# Selleys 3 in 1 adhesive,sealer and filler



## wildthings (Aug 2, 2013)

G'day...want to know if anyone has used this stuff before, it's super clear,sticks to everything, easy to use etc, but is it safe for our scaly friends? there is nothing on the mds that would make me think otherwise, but there are plenty of people out there that know better than me, so please express your opinion or experience with selleys 3 in 1 is it good of bad ?


----------



## wildthings (Aug 2, 2013)

No-one's used this stuff?


----------



## Lawra (Aug 2, 2013)

Nope... But I am also interested to see if anyone has


----------



## Rogue5861 (Aug 2, 2013)

I use roof and gutter silicone, 100% silicone is safe for pets. Any additives like mould or mildew resistance's are no safe.


Rick


----------



## wildthings (Aug 2, 2013)

Rogue5861 said:


> I use roof and gutter silicone, 100% silicone is safe for pets. Any additives like mould or mildew resistance's are no safe.
> 
> 
> Rick


Yep, but it doesnt say anywhere that those nasties have been added, it doesnt say anywhere that it is resistant to mold and mildews uugghh, so I should just really consider it not safe Rick, I thought having a sealer, filler and adhesive all in one would be handy  too good to be good lol


----------



## wildthings (Aug 3, 2013)

Well I've managed to find out, after several phone calls to Selley's and several different answers,..that this product can leach Methanol untill it's fully cured which can take a week or more depending on how thick you apply it..So I spent the night researching what methanol does to reptiles, absolutely no info on the internet regarding that, so this morning I rang a couple of wildlife vets from various wildlife sanctuaries (currumbin and australia zoo) both say it's fine as long as the reptile is not ingesting it


----------



## PetPac (Aug 3, 2013)

You are better to use an acetic based silicon (as used with aquariums) that once cured is harmless.


----------



## Jacknife (Aug 3, 2013)

PetPac said:


> You are better to use an acetic based silicon (as used with aquariums) that once cured is harmless.

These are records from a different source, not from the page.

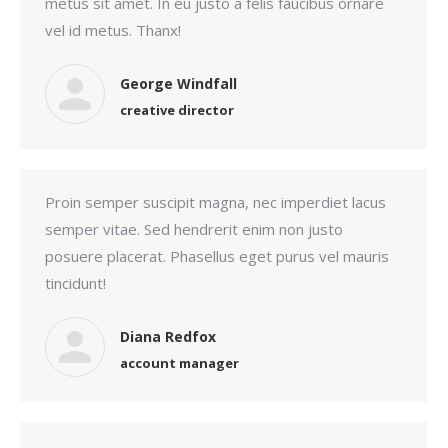
metus sit amet. In eu justo a felis faucibus ornare
vel id metus. Thanx!
George Windfall
creative director
Proin semper suscipit magna, nec imperdiet lacus
semper vitae. Sed hendrerit enim non justo
posuere placerat. Phasellus eget purus vel mauris
tincidunt!
Diana Redfox
account manager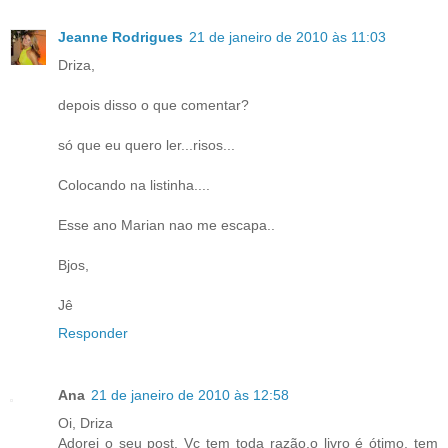
Jeanne Rodrigues
21 de janeiro de 2010 às 11:03
Driza,
depois disso o que comentar?
só que eu quero ler...risos...
Colocando na listinha....
Esse ano Marian nao me escapa..
Bjos,
Jê
Responder
Ana
21 de janeiro de 2010 às 12:58
Oi, Driza
Adorei o seu post. Vc tem toda razão,o livro é ótimo, tem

According to the reply he got from Selleys this product is also harmless once fully cured, so I can't really see the difference...


----------



## wildthings (Aug 3, 2013)

Badsville said:


> According to the reply he got from Selleys this product is also harmless once fully cured, so I can't really see the difference...


Probably price, and what you can do with the stuff, it's a brilliant glue, everything sticks to it, it's a nice filler because it's completely clear, like crystal you can see thru it no worries, same with using as sealer, it looks really good and done nice and tidy, you can barely see it's there...That's why I'd like to use it more, but only if I'm 100% sure it's safe, and atm I don't like the smell in the cabinet I just finished, I'm hoping if I just keep heating for the next week to the max temp (39) that the smell will burn off before I even consider putting Davinci in there :/


----------



## bigi (Aug 3, 2013)

i have used this in the past if its the one im thinking of and i dont like it. it goes hard.
I wouldnt use an acedic sealant either, these as the name suggest cure by a acidic reaction when in contact with air. They smell alot until cured. They are not necessarily used for aquariums, if using sealants for aquariums you need to ensure the sealant can handle fully submerged conditions. This is not the case with most sealants.
You have used it now, so see how it goes, if it was just for covering the gaps or edges to the corners of a dry enclosure i am sure it will be fine, the better sealants for dry enclosures would be natural cure 100% silicon
goodluck


----------



## wildthings (Aug 3, 2013)

So far it hasnt gone hard, it's retained that flexible silicon feel to it  and it was just for filling gaps, sealing the bottom in case of spills and to stick the plants in


----------